For this case study, eligibility focuses on human gut or stool microbiome studies with public sequencing accessions, usable metadata, and readiness for CDI-DAS handoff.
Step 6: Dataset Screening
The candidate studies are screened using the eligibility criteria.
The prioritization table ranks records based on research alignment, metadata quality, accession clarity, file availability, CDI-DAS readiness, and test subset suitability.
Together, these files document the full discovery process.
They show what was planned, where records were searched, which candidates were identified, how criteria were applied, which studies were prioritized, and what was handed off to CDI-DAS.
Manual Judgment in the Case Study
This case study is executable and reproducible, but it is not fully automatic.
Manual judgment is required when defining the research question, interpreting search results, reviewing metadata, applying eligibility criteria, resolving ambiguous records, and approving the final handoff.
The scripts make these decisions structured and documented.
For this case study, the key manual decision is that PRJNA802976 is prioritized as the main BioProject, while PRJNA322554 is retained only as a secondary comparison.
Handoff to CDI-DAS
At the end of this workflow, CDI-DAS receives a clear input package.
CDI Systematic Dataset Discovery
↓
PRJNA802976
↓
SRR17868090
SRR17868091
SRR17868092
↓
CDI Data Acquisition System
CDI-DAS can then use these accessions for metadata acquisition, manifest generation, data download, file validation, and reference dataset assembly.

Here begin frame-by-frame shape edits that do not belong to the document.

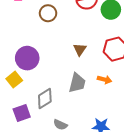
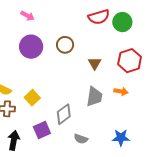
brown circle: (48, 13) -> (65, 45), moved
purple circle: (27, 58) -> (31, 47), moved

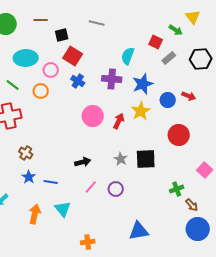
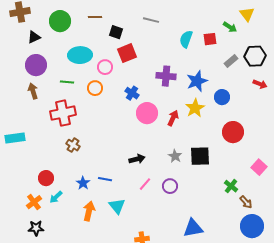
black square: (62, 35) -> (116, 32), turned 32
red square: (156, 42) -> (210, 39), turned -32
red square: (73, 56) -> (127, 53), turned 36
cyan semicircle: (128, 56) -> (186, 39), moved
gray rectangle: (169, 58) -> (231, 61), moved
blue cross: (78, 81) -> (132, 93), moved
green line: (13, 85) -> (67, 82), turned -32
red arrow: (189, 96) -> (260, 84), moved
brown cross: (26, 153) -> (73, 145), moved
blue star: (29, 177) -> (83, 183), moved
green cross: (177, 189) -> (231, 186), turned -32

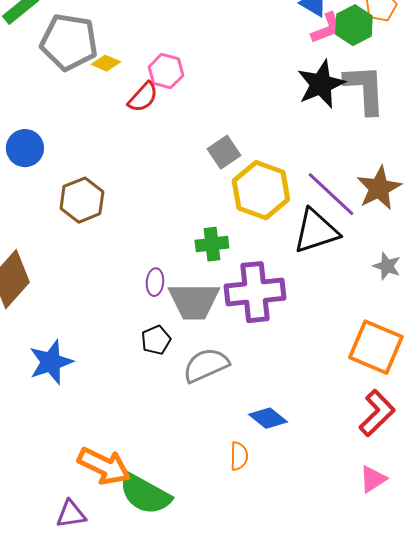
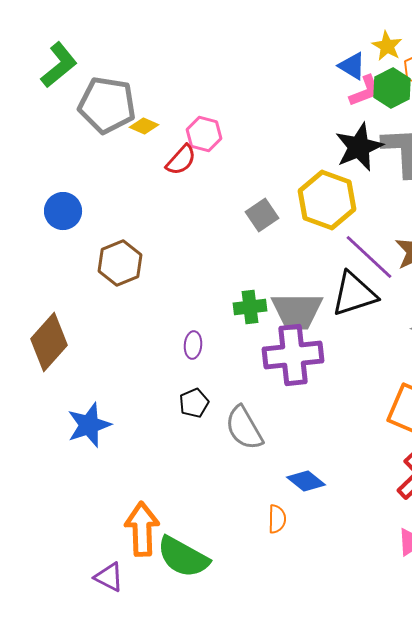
yellow hexagon: (261, 190) -> (327, 200), moved
gray trapezoid: (194, 301) -> (297, 311), moved
gray semicircle: (206, 365) -> (244, 428), turned -96
orange arrow: (104, 466) -> (142, 529), turned -118
purple triangle: (71, 514) -> (109, 577), turned 36

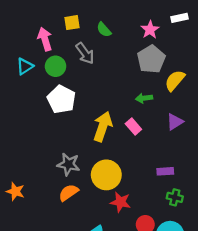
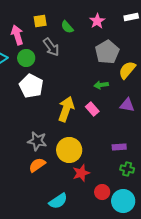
pink star: (150, 30) -> (97, 21), moved
purple triangle: (175, 122) -> (127, 105), turned 42
red star: (120, 202) -> (81, 173), turned -30

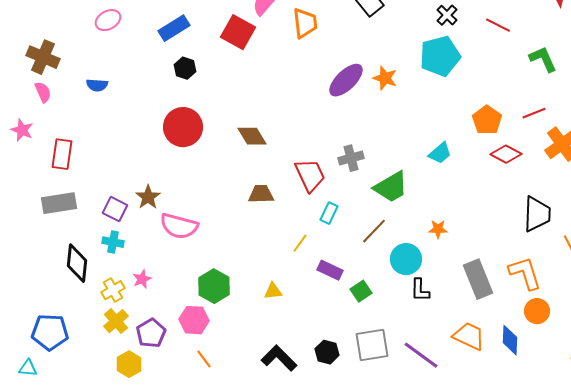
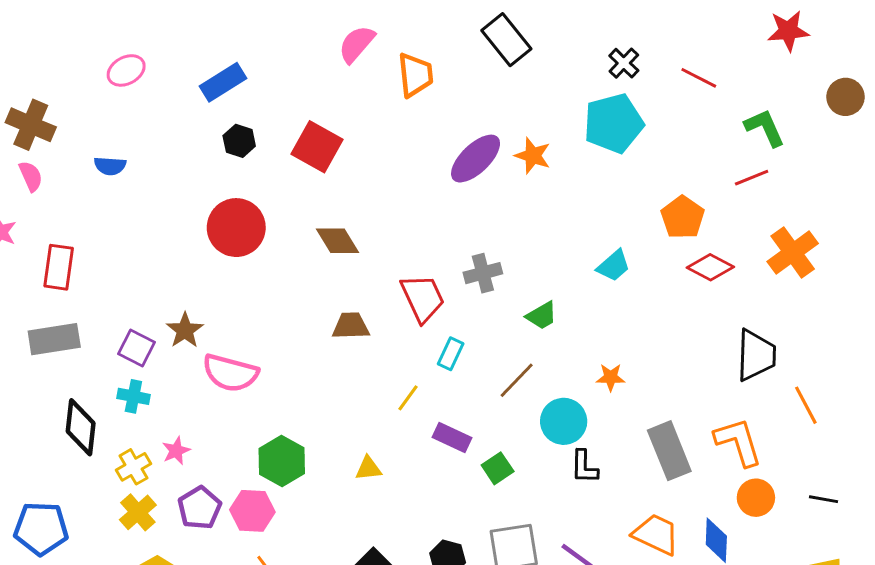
red square: (238, 32) -> (317, 147), moved
red line: (534, 113) -> (752, 178), moved
green trapezoid: (391, 187) -> (542, 316), size x0.6
purple pentagon: (151, 333) -> (200, 508), moved

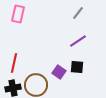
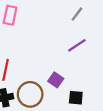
black square: (77, 67) -> (76, 98), moved

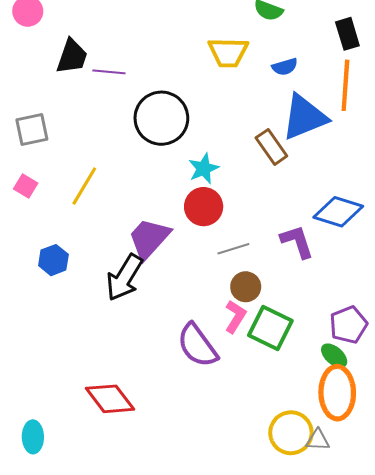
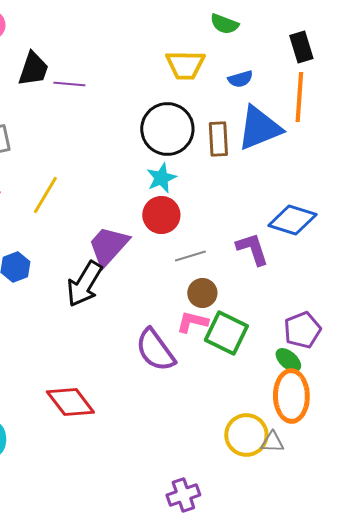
black circle: (161, 118) -> (167, 129), moved
brown rectangle: (271, 147) -> (218, 139), moved, turned 32
pink L-shape: (235, 317) -> (192, 322), turned -108

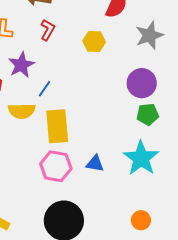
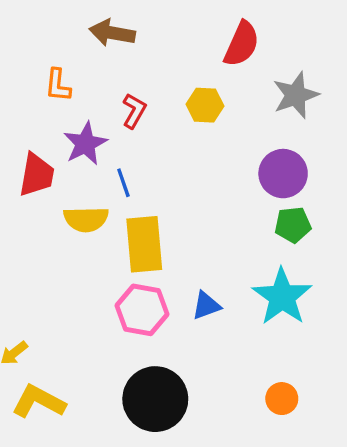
red L-shape: (48, 30) -> (134, 111), moved
blue line: (44, 89) -> (123, 183), turned -54
blue triangle: (95, 164) -> (206, 306), turned -30

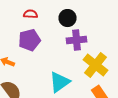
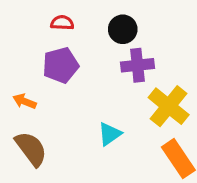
cyan triangle: (60, 82) -> (110, 134), size x0.7

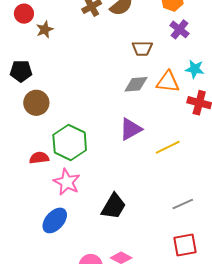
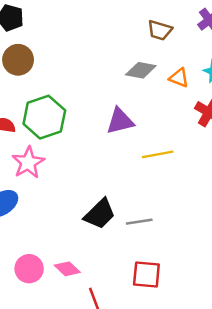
orange triangle: (168, 82) -> (179, 78), size x0.7
gray line: (183, 204) -> (139, 222), moved
black trapezoid: (114, 206) -> (100, 214), moved

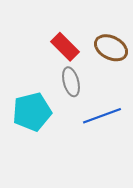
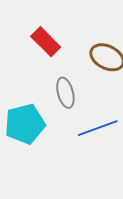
red rectangle: (65, 47) -> (46, 42), moved

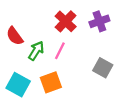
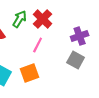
purple cross: (99, 21) -> (80, 36), moved
green arrow: (36, 51) -> (20, 19), moved

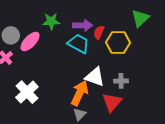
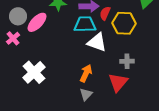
cyan trapezoid: (79, 44) -> (85, 24), turned -30
white triangle: (95, 77) -> (97, 42), moved
orange arrow: (80, 93) -> (86, 73), size x0.7

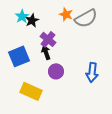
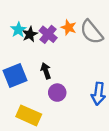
gray semicircle: (86, 18) -> (92, 32), turned 80
purple cross: (48, 39) -> (48, 34), moved

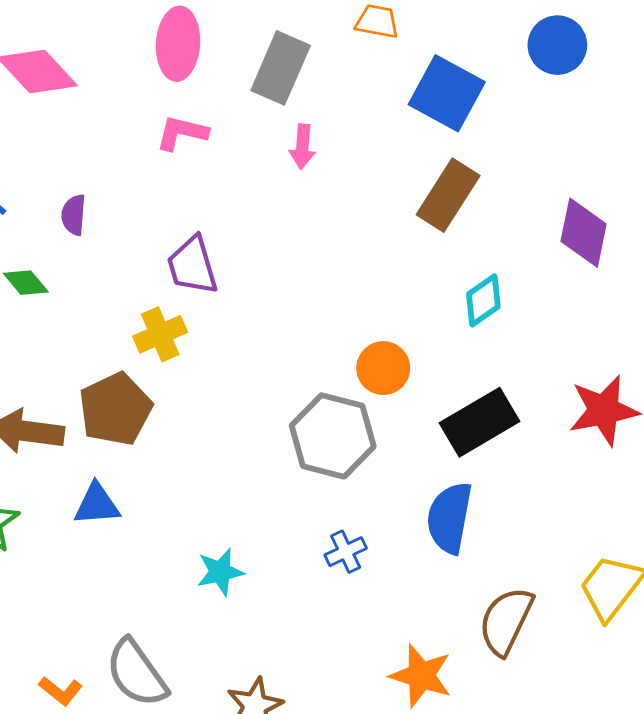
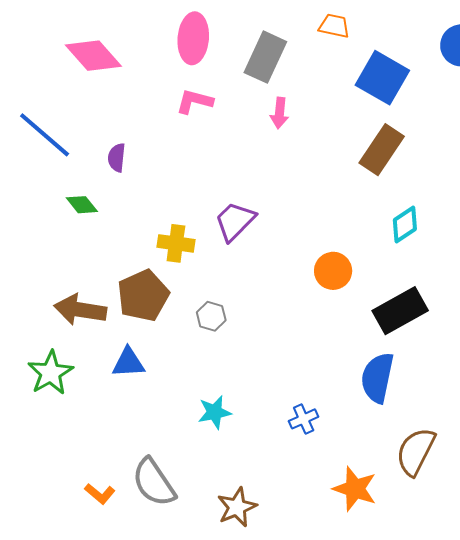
purple trapezoid: (192, 266) -> (235, 221), moved, turned 60
yellow cross: (160, 334) -> (176, 243), turned 30
gray hexagon: (333, 436) -> (211, 316), moved, size x0.5
blue cross: (346, 552) -> (304, 419), moved

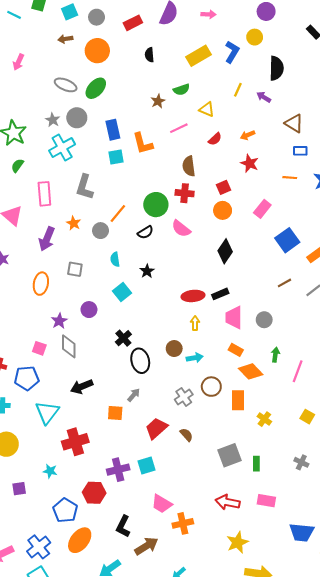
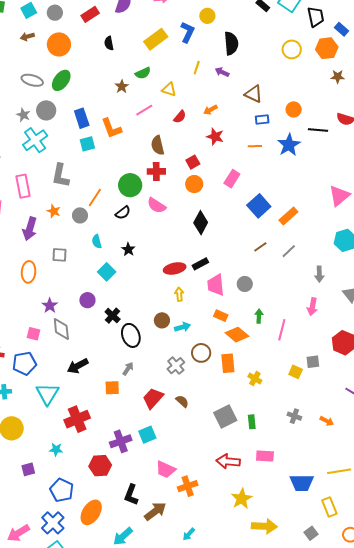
purple circle: (89, 310) -> (87, 300), moved
blue pentagon: (65, 510) -> (62, 490), moved

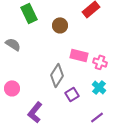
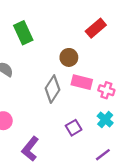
brown circle: (60, 25) -> (69, 57), moved
gray diamond: (57, 75) -> (52, 89), moved

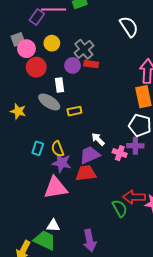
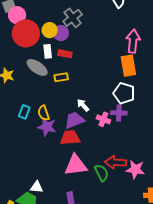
yellow circle: (52, 43) -> (50, 30), moved
red rectangle: (91, 64) -> (65, 54), moved
red circle: (36, 67) -> (26, 33), size x1.4
pink triangle: (55, 188) -> (76, 165), moved

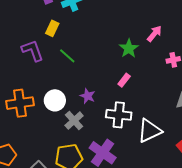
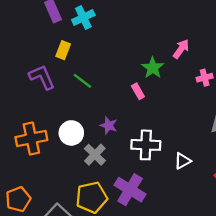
pink rectangle: (124, 80) -> (138, 91), moved, turned -64
white triangle: (150, 131) -> (182, 161), size x0.6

This completes the bridge between systematic discovery and reproducible acquisition.
Case Study Summary
The healthy human gut microbiome case study demonstrates how a broad public-data topic can be converted into a documented, executable, and reproducible discovery workflow.
The workflow begins with a research question and ends with CDI-DAS-ready accessions.
The primary case-study BioProject is:
PRJNA802976
The primary test subset is:
SRR17868090
SRR17868091
SRR17868092
The secondary comparison BioProject is:
PRJNA322554
The result is a transparent and reproducible handoff from dataset discovery into data acquisition.
Looking Ahead
This concludes the CDI Systematic Dataset Discovery guide.
The same workflow can be adapted to other omics domains, including RNA-seq, single-cell, metagenomics, GWAS, proteomics, metabolomics, and multi-omics studies.